Exactly 1 year ago Thomas , 2 suitcases and my belly, came over to the Uk fallowing  a persistent dream; build the family with my ex husband.

We had nothing to start with. Some second hand furniture that his friend Chris gave a way for some money, some CDs, some cloth and ourselves with new baby on the way.

When I left Chile, I left behind the life I had with Thomas, the life I built for us on my own, with the strength of being simply a mum. I left behind a well structure home that I was putting together for 3 years, with colours every where, walls painted yellow and apple green. Orange dinning room  and a bed room full of rainbow’s  bubbles. The garden I planted and make grow with my own hands, flowers every where and relaxing chairs under the grape tree, eating from my very own pear, peaches or orange trees.

 Every thing was there. As well as my TV, my bed, my cloth, Thomas’s toys and all the equipment for a home. Ironically, I bought every thing new several months before I left, because at that time I was not even thinking Phillip and I could possibly come back together.

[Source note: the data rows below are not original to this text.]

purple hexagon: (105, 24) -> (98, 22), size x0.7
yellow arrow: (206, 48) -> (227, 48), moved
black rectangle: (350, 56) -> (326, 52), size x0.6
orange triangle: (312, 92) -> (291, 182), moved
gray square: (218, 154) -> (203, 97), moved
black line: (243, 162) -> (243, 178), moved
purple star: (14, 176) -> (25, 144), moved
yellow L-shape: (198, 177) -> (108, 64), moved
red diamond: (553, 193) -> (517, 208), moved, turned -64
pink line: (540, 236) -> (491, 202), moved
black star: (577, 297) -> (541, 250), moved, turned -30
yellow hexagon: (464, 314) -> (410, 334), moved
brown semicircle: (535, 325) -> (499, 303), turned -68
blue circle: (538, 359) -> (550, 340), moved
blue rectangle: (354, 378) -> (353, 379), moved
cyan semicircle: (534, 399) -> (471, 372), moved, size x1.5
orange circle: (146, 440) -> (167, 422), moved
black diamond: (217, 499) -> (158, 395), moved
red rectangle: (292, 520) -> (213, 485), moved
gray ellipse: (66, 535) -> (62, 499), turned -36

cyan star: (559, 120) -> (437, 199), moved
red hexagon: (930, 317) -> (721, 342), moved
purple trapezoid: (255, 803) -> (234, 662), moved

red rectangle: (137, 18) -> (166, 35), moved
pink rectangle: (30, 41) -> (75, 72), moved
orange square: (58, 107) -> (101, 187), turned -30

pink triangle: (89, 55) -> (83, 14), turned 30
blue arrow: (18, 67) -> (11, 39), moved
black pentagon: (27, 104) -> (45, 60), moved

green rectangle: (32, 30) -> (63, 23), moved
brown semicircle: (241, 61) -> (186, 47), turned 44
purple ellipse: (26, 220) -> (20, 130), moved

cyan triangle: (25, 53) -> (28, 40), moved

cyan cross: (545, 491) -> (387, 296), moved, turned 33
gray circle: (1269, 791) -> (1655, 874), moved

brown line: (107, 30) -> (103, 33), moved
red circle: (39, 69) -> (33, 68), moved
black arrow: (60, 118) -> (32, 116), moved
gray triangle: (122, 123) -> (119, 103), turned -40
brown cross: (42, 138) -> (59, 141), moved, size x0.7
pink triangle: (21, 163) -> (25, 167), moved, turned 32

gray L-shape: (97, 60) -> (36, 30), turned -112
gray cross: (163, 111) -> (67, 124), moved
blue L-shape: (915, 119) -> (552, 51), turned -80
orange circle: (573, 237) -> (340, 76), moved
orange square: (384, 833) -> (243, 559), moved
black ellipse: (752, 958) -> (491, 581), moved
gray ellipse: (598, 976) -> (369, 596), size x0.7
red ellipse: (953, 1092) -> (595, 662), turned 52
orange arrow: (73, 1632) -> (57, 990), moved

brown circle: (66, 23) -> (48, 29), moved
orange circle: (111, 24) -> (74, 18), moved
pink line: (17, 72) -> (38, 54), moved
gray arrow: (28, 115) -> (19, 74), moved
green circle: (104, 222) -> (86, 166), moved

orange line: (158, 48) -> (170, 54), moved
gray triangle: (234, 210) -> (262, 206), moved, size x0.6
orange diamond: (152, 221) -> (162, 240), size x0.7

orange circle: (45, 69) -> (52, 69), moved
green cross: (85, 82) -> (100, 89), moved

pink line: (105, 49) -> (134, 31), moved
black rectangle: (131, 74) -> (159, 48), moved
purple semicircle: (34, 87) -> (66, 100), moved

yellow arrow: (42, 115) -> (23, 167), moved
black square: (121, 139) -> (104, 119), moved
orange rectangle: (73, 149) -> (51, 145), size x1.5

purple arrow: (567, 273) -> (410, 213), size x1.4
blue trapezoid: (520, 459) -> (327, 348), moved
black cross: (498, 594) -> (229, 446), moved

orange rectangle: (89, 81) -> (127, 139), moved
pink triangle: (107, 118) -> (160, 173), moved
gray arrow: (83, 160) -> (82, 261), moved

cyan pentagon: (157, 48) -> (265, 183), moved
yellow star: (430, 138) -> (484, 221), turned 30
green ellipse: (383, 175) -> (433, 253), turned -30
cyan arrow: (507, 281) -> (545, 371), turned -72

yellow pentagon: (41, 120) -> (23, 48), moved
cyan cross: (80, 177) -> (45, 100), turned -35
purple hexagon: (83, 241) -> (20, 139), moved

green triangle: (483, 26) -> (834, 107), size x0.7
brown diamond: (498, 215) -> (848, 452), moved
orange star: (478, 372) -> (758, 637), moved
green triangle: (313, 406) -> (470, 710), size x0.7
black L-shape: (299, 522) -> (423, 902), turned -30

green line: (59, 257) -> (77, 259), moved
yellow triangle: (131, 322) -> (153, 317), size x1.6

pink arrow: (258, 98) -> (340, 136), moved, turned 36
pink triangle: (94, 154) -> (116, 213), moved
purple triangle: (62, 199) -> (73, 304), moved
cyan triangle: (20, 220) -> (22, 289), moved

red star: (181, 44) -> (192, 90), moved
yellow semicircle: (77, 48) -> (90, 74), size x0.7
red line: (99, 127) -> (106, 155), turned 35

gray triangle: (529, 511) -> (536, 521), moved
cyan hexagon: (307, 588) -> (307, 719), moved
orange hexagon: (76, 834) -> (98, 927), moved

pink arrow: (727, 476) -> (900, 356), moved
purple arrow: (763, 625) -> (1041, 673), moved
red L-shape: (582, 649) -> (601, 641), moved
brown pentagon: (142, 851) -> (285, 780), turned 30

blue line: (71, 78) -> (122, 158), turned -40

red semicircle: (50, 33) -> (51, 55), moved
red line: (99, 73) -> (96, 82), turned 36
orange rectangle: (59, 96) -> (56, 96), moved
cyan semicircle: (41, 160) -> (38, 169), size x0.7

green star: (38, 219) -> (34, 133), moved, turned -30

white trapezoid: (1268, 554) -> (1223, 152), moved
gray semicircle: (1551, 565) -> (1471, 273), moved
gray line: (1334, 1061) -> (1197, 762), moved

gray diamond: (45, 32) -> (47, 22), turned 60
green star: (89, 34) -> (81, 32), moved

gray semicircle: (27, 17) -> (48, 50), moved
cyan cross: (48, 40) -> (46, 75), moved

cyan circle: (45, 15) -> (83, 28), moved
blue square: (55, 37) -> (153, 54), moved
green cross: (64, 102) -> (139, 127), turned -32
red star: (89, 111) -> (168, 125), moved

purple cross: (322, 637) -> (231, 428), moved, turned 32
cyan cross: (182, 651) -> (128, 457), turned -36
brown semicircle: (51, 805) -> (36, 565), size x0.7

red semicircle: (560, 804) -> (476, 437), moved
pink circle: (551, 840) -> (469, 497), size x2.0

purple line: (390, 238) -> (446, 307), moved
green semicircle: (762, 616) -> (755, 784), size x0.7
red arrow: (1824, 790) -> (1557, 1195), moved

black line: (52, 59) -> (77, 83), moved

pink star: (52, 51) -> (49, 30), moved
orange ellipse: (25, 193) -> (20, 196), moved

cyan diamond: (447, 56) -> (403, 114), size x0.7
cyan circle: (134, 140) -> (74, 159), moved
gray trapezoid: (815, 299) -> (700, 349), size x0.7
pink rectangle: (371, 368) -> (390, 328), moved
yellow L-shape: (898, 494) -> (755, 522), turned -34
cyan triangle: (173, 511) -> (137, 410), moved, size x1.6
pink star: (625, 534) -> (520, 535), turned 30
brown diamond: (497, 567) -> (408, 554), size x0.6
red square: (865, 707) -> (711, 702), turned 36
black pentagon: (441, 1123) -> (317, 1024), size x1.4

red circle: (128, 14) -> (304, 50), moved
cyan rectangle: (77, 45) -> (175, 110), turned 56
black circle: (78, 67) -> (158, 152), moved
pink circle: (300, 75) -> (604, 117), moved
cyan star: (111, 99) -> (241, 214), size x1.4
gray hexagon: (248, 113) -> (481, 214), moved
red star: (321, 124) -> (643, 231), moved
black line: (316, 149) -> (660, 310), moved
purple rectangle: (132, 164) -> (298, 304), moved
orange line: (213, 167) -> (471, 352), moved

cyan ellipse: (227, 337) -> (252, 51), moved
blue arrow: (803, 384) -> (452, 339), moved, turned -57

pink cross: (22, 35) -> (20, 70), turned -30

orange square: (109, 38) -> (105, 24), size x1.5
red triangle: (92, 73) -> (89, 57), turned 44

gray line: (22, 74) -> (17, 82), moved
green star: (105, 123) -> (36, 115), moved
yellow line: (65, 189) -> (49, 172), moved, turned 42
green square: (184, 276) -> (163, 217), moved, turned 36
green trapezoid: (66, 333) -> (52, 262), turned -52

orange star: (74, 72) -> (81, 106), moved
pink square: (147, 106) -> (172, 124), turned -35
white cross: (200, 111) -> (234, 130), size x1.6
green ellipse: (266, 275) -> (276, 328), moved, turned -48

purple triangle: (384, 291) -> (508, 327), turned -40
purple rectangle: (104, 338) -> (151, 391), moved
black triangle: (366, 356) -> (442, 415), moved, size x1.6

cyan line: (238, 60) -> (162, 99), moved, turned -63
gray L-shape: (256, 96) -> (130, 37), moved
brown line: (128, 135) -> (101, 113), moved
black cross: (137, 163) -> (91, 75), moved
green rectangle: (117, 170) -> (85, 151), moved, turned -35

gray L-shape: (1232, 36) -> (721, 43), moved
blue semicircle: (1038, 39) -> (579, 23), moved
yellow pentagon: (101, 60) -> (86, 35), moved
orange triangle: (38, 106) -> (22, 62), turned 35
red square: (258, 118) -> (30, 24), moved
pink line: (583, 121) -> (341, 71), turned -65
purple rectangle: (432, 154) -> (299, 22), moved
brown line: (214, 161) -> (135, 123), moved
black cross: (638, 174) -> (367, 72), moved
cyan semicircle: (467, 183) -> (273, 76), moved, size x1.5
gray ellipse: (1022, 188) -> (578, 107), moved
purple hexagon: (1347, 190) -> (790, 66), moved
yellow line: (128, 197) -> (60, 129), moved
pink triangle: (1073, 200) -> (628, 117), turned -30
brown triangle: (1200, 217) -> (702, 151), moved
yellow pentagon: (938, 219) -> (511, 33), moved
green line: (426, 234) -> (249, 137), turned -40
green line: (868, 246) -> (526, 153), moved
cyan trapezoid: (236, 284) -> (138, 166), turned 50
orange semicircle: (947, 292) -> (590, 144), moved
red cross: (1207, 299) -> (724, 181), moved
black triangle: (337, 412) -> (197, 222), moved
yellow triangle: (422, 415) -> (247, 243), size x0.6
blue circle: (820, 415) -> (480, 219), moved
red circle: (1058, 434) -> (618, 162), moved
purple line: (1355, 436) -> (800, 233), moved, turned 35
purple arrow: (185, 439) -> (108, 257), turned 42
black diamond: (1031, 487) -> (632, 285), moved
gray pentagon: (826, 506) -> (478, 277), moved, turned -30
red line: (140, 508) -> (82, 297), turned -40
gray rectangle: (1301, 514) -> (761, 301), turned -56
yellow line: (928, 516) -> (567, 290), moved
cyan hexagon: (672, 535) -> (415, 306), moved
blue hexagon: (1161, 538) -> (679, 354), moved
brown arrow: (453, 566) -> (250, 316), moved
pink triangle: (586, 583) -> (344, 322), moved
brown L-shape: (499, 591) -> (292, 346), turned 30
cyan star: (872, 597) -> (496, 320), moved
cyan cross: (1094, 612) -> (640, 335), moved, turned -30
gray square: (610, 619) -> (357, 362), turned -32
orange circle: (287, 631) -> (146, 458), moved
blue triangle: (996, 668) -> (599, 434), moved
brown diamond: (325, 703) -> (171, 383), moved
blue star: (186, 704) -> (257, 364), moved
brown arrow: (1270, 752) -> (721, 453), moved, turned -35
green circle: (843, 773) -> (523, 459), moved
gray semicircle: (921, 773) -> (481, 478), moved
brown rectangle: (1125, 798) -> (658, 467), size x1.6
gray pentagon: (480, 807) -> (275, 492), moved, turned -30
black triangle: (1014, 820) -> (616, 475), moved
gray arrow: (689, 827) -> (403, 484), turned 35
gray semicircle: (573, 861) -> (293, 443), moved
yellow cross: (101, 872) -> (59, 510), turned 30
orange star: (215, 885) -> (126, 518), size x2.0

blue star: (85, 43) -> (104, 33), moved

I remember doing my 2 bags that I was about to bring to the Uk. One for me and one for Thomas, nothing else was allowed on the plane.  I had to choose very carefully what I was going to need in the near future, I looked up the rest  and it was quite sad just leave it like that.

I was 6 months pregnant when I arrived to the Uk and lucky enough, Phillip got a little house in Milton, nothing else was available at the time. We made that tiny house a home and we started from scratches, so we bought some furniture  and toys for Thomas all over again… eventually, we had some things for the baby as well, things that I had in millions back in Chile. - This with out counting all we once had when we were married, but Phillip decided he did not want to keep any thing from that period so he gave it all away.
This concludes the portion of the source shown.